Bikes, bust ups and the highway


2013 started pretty much as expected. Well, a lot where 2012 left off. I'd only got back on the bike in November 2012 after being hit by a van. The Tour of Flanders lie ahead in March and I was getting miles any way I could. On St Patricks Day a few of us did the Lionheart out of Longleat in Wiltshire. Woke up to snow. The Ronde in Flanders was just weeks away and it was 160 miles or 250 kilometres. 

The announced that the 100 mile course was to be shut and all of us would be doing the 100km one. I was secretly relieved but that's 150km less than Flanders. It was so cold. It proved useful for fortitude training as the bleak, windswept Belgian landscape loomed with its "Flandrian" weather; it was obvious that fortitude training might be more important than biomechanics and oxygen transport work.
My hands hated it. I got frostbite on a building site in a freak storm off Lake Ontario years ago. Now my fingers don't react to the cold very well and on a bike it seems to be magnified because of the blood demands of the legs and having the hands only holding bars not moving.
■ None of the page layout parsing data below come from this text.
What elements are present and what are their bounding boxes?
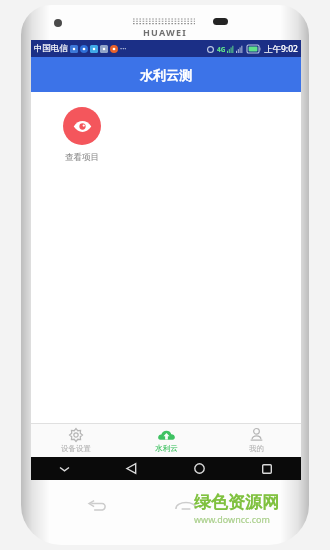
button[interactable]: Recents <box>233 457 301 480</box>
staticText: HUAWEI <box>143 26 187 38</box>
staticText: 绿色资源网 <box>194 492 279 513</box>
button[interactable]: Home <box>165 457 233 480</box>
staticText: 上午9:02 <box>264 43 298 55</box>
staticText: 4G <box>217 45 226 54</box>
staticText: www.downcc.com <box>194 513 270 525</box>
staticText: 水利云测 <box>140 67 192 83</box>
staticText: 我的 <box>249 444 264 453</box>
staticText: 中国电信 <box>34 43 68 54</box>
button[interactable]: 查看项目 <box>57 103 107 167</box>
staticText: 设备设置 <box>61 444 91 453</box>
staticText: 查看项目 <box>65 152 99 163</box>
button[interactable]: 设备设置 <box>31 425 121 456</box>
staticText: ··· <box>120 43 127 54</box>
button[interactable]: 我的 <box>211 425 301 456</box>
button[interactable]: 水利云 <box>121 426 211 456</box>
button[interactable]: Back <box>98 457 165 480</box>
button[interactable]: Hide <box>31 457 98 480</box>
staticText: 水利云 <box>155 444 178 453</box>
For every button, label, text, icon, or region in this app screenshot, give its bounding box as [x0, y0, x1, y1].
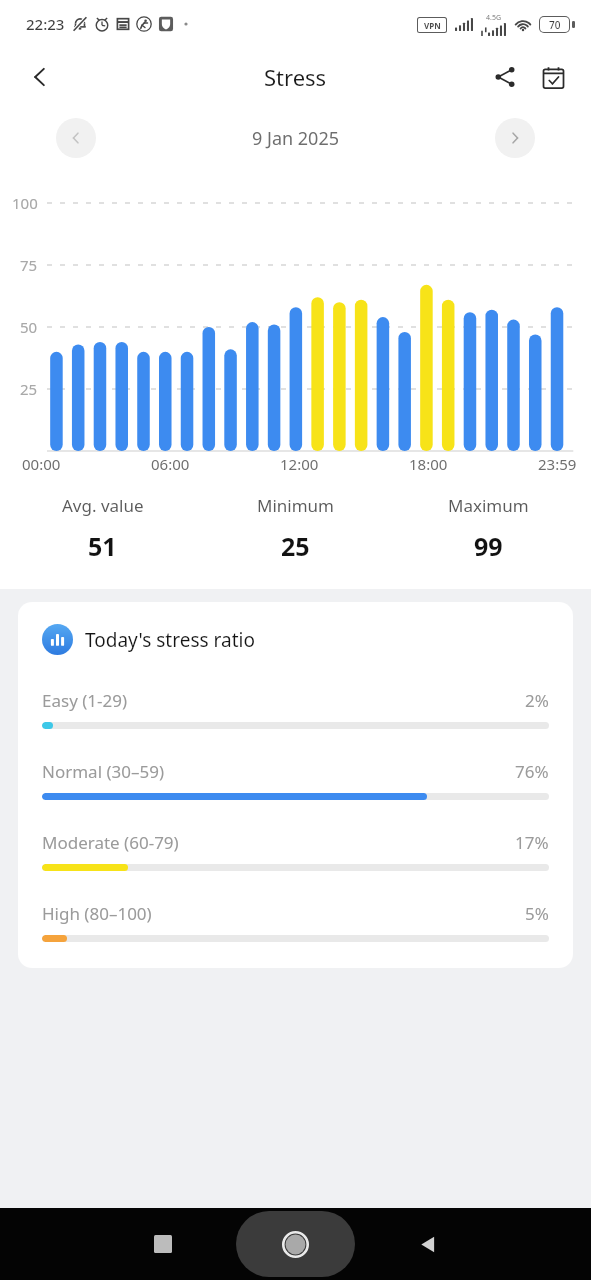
- staticText: Normal (30–59): [42, 760, 165, 783]
- button[interactable]: Today's stress ratio: [18, 602, 573, 968]
- staticText: 5%: [525, 902, 549, 925]
- staticText: 9 Jan 2025: [252, 126, 339, 151]
- button[interactable]: Back: [14, 51, 66, 103]
- staticText: 12:00: [280, 454, 319, 474]
- staticText: 4.5G: [486, 13, 501, 23]
- staticText: 00:00: [22, 454, 61, 474]
- button[interactable]: Recent apps: [140, 1221, 186, 1267]
- staticText: 18:00: [409, 454, 448, 474]
- button[interactable]: Next day: [495, 118, 535, 158]
- staticText: Easy (1-29): [42, 689, 128, 712]
- staticText: Stress: [264, 62, 327, 92]
- staticText: 2%: [525, 689, 549, 712]
- staticText: 25: [281, 529, 310, 563]
- button[interactable]: Share: [481, 53, 529, 101]
- staticText: Today's stress ratio: [85, 627, 255, 653]
- staticText: 99: [474, 529, 503, 563]
- staticText: 22:23: [26, 14, 65, 34]
- staticText: 23:59: [538, 454, 577, 474]
- button[interactable]: Previous day: [56, 118, 96, 158]
- staticText: VPN: [424, 20, 441, 31]
- staticText: 17%: [515, 831, 549, 854]
- staticText: Minimum: [257, 494, 334, 517]
- button[interactable]: Back: [406, 1221, 452, 1267]
- staticText: 50: [20, 317, 38, 337]
- staticText: 70: [549, 18, 561, 32]
- staticText: 100: [12, 193, 38, 213]
- staticText: Maximum: [448, 494, 529, 517]
- staticText: 75: [20, 255, 38, 275]
- button[interactable]: Calendar: [529, 53, 577, 101]
- staticText: 25: [20, 379, 38, 399]
- staticText: 06:00: [151, 454, 190, 474]
- staticText: 51: [88, 529, 117, 563]
- staticText: High (80–100): [42, 902, 152, 925]
- button[interactable]: Home: [236, 1211, 355, 1277]
- staticText: 76%: [515, 760, 549, 783]
- staticText: Moderate (60-79): [42, 831, 179, 854]
- staticText: Avg. value: [62, 494, 144, 517]
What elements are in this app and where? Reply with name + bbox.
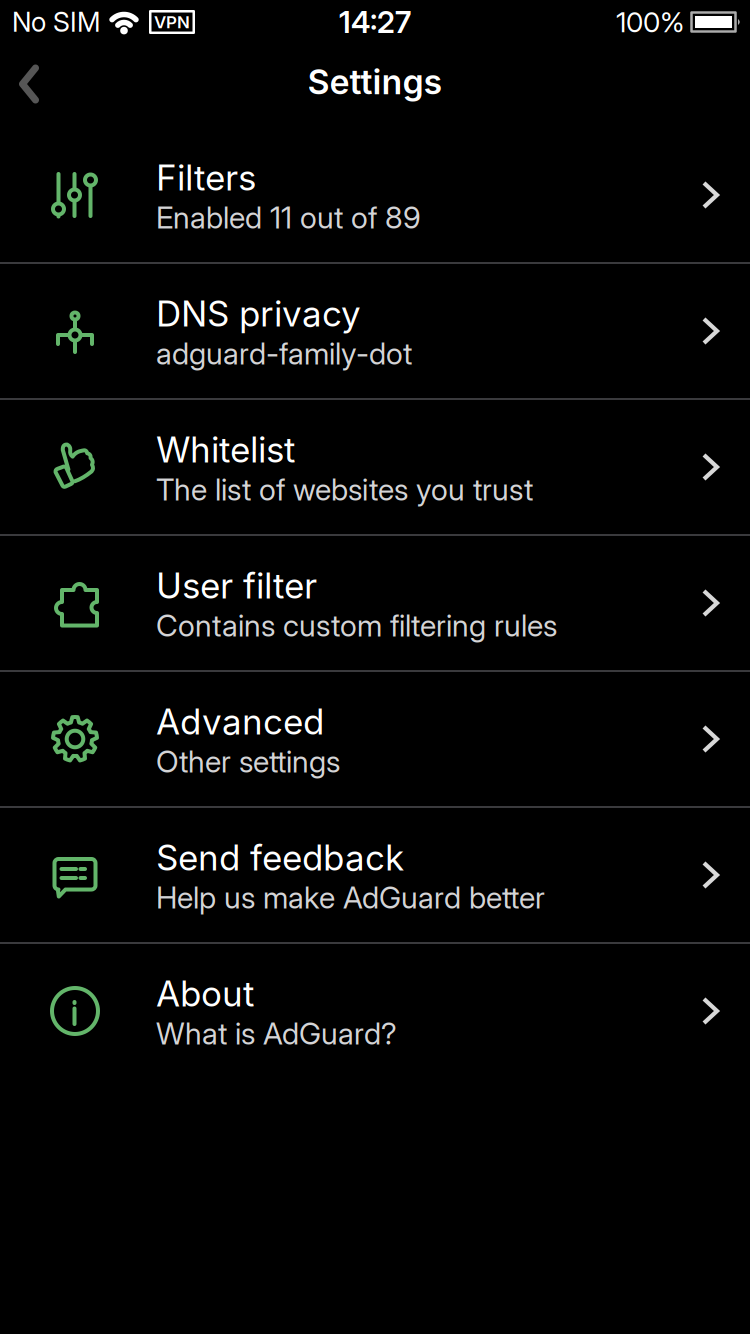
staticText: Contains custom filtering rules: [156, 608, 557, 643]
staticText: DNS privacy: [156, 293, 361, 335]
button[interactable]: Send feedback: [0, 808, 750, 942]
button[interactable]: Whitelist: [0, 400, 750, 534]
staticText: VPN: [154, 12, 190, 32]
button[interactable]: DNS privacy: [0, 264, 750, 398]
staticText: User filter: [156, 565, 317, 607]
staticText: 14:27: [339, 4, 411, 40]
button[interactable]: Filters: [0, 128, 750, 262]
button[interactable]: Advanced: [0, 672, 750, 806]
staticText: Other settings: [156, 744, 340, 779]
staticText: 100%: [616, 6, 684, 38]
staticText: No SIM: [12, 6, 100, 38]
staticText: Settings: [308, 62, 442, 102]
button[interactable]: Back: [0, 44, 41, 128]
staticText: The list of websites you trust: [156, 472, 533, 507]
button[interactable]: About: [0, 944, 750, 1078]
staticText: Send feedback: [156, 837, 404, 879]
staticText: About: [156, 973, 254, 1015]
staticText: Advanced: [156, 701, 324, 743]
staticText: Filters: [156, 157, 256, 199]
staticText: adguard-family-dot: [156, 336, 412, 371]
staticText: Whitelist: [156, 429, 295, 471]
staticText: What is AdGuard?: [156, 1016, 397, 1051]
staticText: Enabled 11 out of 89: [156, 200, 421, 235]
staticText: Help us make AdGuard better: [156, 880, 545, 915]
button[interactable]: User filter: [0, 536, 750, 670]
Off to Belgium feeling under prepared. Kicking myself for not getting a turbo trainer.
Flanders was hard, hard, hard. It started well. Cold but well. I woke up at 3am and drove from Ghent to Oudenaarde to get the bus to Brugge at 5am. I was supposed to meet some people but it was so cold I took off. The first 100km are pretty flat and you with the large numbers we were going well over 35kmh without even trying. Then (because of the large number of people) a pothole appeared in front of me. No place to go without hitting someone, I bunny hopped it. My back wheel caught the far edge. Minutes later I had a pinch flat. I pulled into a recycling area off the road. Two others were fixing flats. I got out the co2 and inner tube and changed it. Put the co2 on and it all emptied before I could get it on the tire. Last container...same thing. Stranded. Everyone had gone by. There were groups of late starters going by and I took the emergency number out of my pocket. The one you call when you quit. I looked at it. I put it back in my pocket and waited. Everything in my world went completely black. I was just past a roundabout on the Belgian French border on what looked like an industrial estate. Alone. Flat tire and over 100 miles left of the 160. Then, a Belgian man with a flat tire pulled up. We chatted. He was on his third flat and said "there goes my chances of victory!" I laughed so hard. I told him about the co2. He let me use his pump and then called it a day and phoned for a ride. I got on and pedalled alone into the wind going east.
I kept going. The cobbles, the supporters, other riders soon brightened my mood. It was a very long day but by the time I'd reached the finish at Oudenaarde in the light snow, I felt like I'd done something epic. The hardest part of the day was overcoming myself on the French border. That will be with me forever.